Talk:IETF language tag

Latest comment: 9 months ago by DougEwell in topic Complaints about Arabic

Mistakes

edit

The article contains, as it is today, many mistakes. Here is a summary, written by Doug Ewell:

A few examples:
  • "It is written that subtags are separated from each other by a hyphen. This is not true for the given examples in cases where the subtags are empty. The example is en not en-----."
    This statement presupposes that tags can contain "empty subtags," which do not in fact exist. There is only one subtag in the tag "en".
  • "The IETF only derives their subtags from ISO standards, they are therefore not ISO conform."
    The RFC 4646 system does not claim to be "ISO-conformant," and explicitly seeks to mitigate some of the instability of the ISO standards, so this statement is a red herring. Country-code TLDs are also not ISO-conformant since they use ".uk" instead of ".gb", and use other extensions to ISO 3166 such as ".ac".
  • "It also reserves some tag parts that currently do not exist."
    Section 2.2.1, point 4 reads:
    "4. All four-character language subtags are reserved for possible future standardization.
    "At the same time ISO 15924 is a four-character subtag, all ready."
    This is a non sequitur. There is no syntactical or namespace collision between language subtags and script subtags, just as there is none between 2-letter language subtags and region subtags.
  • "Since the ISO 3166-1 alpha-2 can change from time to time there is ambiguity in the use. E.g. CS could refer to Serbia and Montenegro or to Czechoslovakia. Section 2.2.4. point 3 C&D solve this. For ambiguous ISO 3166-1 codes the UN M.49 code shall be used."
    This is oversimplified to the point of inaccuracy. While ISO code elements may be ambiguous for the reason given, RFC 4646 does not assign a UN M.49-based subtag in place of *each* of the "ambiguous codes," only the more recently assigned. Going forward, if ISO 3166/MA reassigned "CS" to yet another country, that country would get a UN-based subtag but the existing "CS" subtag would not be changed.
    I'll be making the necessary factual corrections to the article, but others are of course free to jump in and do it first. I thought it would be good to let the list know that these misconceptions exist and may be widespread, because of the wide use of Wikipedia,

--The above unsigned comment was added by 63.252.121.133 at 15:40 UTC on 19 November 2006.

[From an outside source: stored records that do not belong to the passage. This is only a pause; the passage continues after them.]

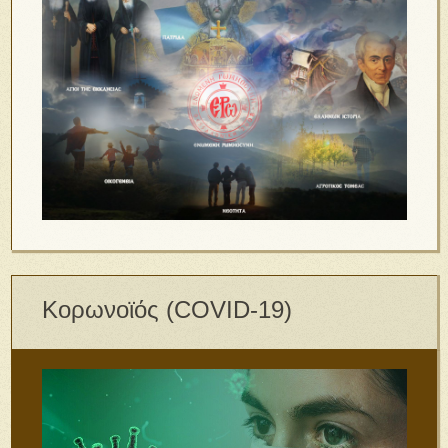
Κορωνοϊός (COVID-19)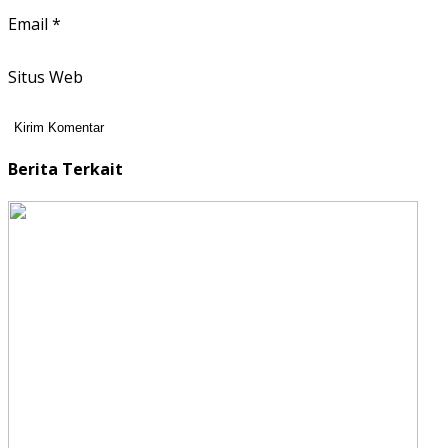
Email
*
Situs Web
Berita Terkait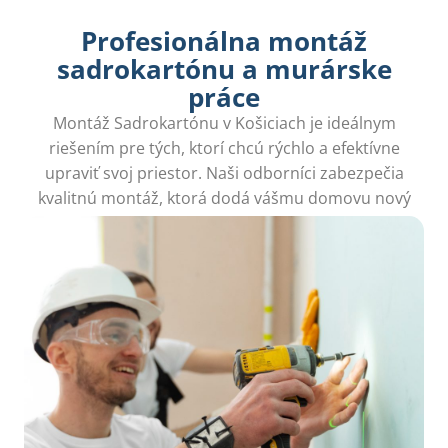
Profesionálna montáž
sadrokartónu a murárske
práce
Montáž Sadrokartónu v Košiciach je ideálnym
riešením pre tých, ktorí chcú rýchlo a efektívne
upraviť svoj priestor. Naši odborníci zabezpečia
kvalitnú montáž, ktorá dodá vášmu domovu nový
rozmer bez zbytočného neporiadku.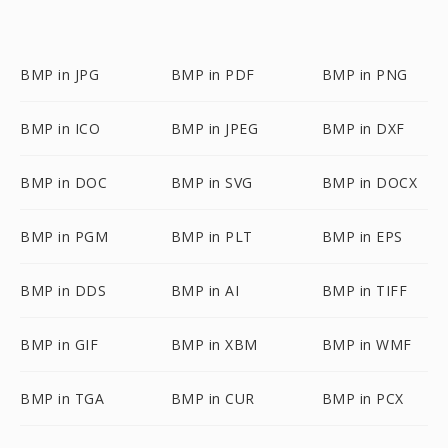
BMP in JPG
BMP in PDF
BMP in PNG
BMP in ICO
BMP in JPEG
BMP in DXF
BMP in DOC
BMP in SVG
BMP in DOCX
BMP in PGM
BMP in PLT
BMP in EPS
BMP in DDS
BMP in AI
BMP in TIFF
BMP in GIF
BMP in XBM
BMP in WMF
BMP in TGA
BMP in CUR
BMP in PCX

I've rewritten most of the article. I think my rewrite addresses all your points, but if you see any further problems, just go ahead and edit the article. --Zundark 17:48, 11 March 2007 (UTC)Reply
I've just reformatted this for minimum Mediawiki syntax and use of talk pages (avoiding preformatted paragraphs and broken paragraphs) for easier attribution. I also added a title to this discussion.
Note that Doug Ewell is one of the authors for the revision of RFC4646, now published in RFC 5646 in september 2009. It is also an active member in the Unicode working groups.
I was not an author of either RFC 4646 or RFC 5646. I was the WG editor for RFC 4645 and RFC 5645, which defined the initial Registry contents as specified by 4646 and 5646 respectively. My activity on the Unicode mailing list (which has since ended) is not relevant. There is no conflict of interest in my making corrections to this page, and I plan to make more. --Doug Ewell 19:07, 2 January 2014 (UTC)Reply
When posting discussions, please use a minimum formatting, insert a section title, to avoid the discussion to take two full screens. And don't forget to sign your message, even if you don't have a Wiki account here. verdy_p (talk) 13:11, 1 November 2009 (UTC)Reply

Updating examples

edit

This article uses two letter iso 639-1 tags as examples throughout, though current standards favor three letter iso 639-3 tags. Most examples should be changed to show current best practice. Bcharles (talk) 03:02, 8 March 2011 (UTC)Reply

This article is about BCP 47, which doesn't offer any such choice - you have to use the tag specified in the registry. --Zundark (talk) 08:30, 8 March 2011 (UTC)Reply

Missing Content

edit

I'm curious if anyone knows of a decently comprehensive list somewhere of commonly used IETF language tags. My sense is because there is a theoretically endless amount of possible combinations, no one wants to publish an exact list, and thats why usually examples are only provided. But I do think there are a set of most commonly used tags which would be practical to have a list of for those doing everyday i18n work, and would be a useful addition to this article. Does anyone have a good reference for a list, or also think this would be useful? (note this is obviously an unofficial edit, just convenient to stay logged into my staff acct!) Sbouterse (WMF) (talk) 22:43, 23 September 2011 (UTC)Reply

CLDR has a lot of this sort of thing. Try http://www.unicode.org/cldr/charts/latest/supplemental/index.html . Doug Ewell (talk) 02:46, 15 January 2014 (UTC)Reply

Corrections

edit

I've made some factual corrections to this article, specifically with regard to misuse of well-defined BCP 47 terms like "redundant" and "deprecated" and "standard track." More such changes will be forthcoming. Doug Ewell (talk) 02:48, 15 January 2014 (UTC)Reply

"* up to three optional extended language subtags composed of three letters each, separated by hyphens; (There is currently no extended language subtag registered in the Language Subtag Registry without an equivalent and preferred primary language subtag. This component of language tags is preserved for backwards compatibility and to allow for future parts of ISO 639.)" Are you sure? Cantonese Chinese requires an extlang subtype, represented by "zh-yue"[1] (language-extlang). There's no Cantonese distinction in ISO 639. --Ebarcell (talk) 10:50, 2 September 2014 (UTC)Reply

ISO 639-3 does distinguish between Chinese dialects, including Mandarin, Cantonese, Wu, and many others. Cantonese can be represented by either "yue" or "zh-yue" in BCP 47. Doug Ewell (talk) 13:08, 2 September 2014 (UTC)Reply

References

edit
  1. ^ "Language tags in HTML and XML".
edit

Hello fellow Wikipedians,

I have just modified one external link on IETF language tag. Please take a moment to review my edit. If you have any questions, or need the bot to ignore the links, or the page altogether, please visit this simple FaQ for additional information. I made the following changes:

When you have finished reviewing my changes, you may follow the instructions on the template below to fix any issues with the URLs.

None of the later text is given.